Task to carry out =>
Each record must be retyped word for word.

Information provided =>
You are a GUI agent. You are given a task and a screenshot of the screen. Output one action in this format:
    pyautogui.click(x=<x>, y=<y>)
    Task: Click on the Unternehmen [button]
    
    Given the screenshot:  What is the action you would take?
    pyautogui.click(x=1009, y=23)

Exercise answer =>
You are a GUI agent. You are given a task and a screenshot of the screen. Output one action in this format:
    pyautogui.click(x=<x>, y=<y>)
    Task: Click on the Unternehmen [button]
    
    Given the screenshot:  What is the action you would take?
    pyautogui.click(x=1009, y=23)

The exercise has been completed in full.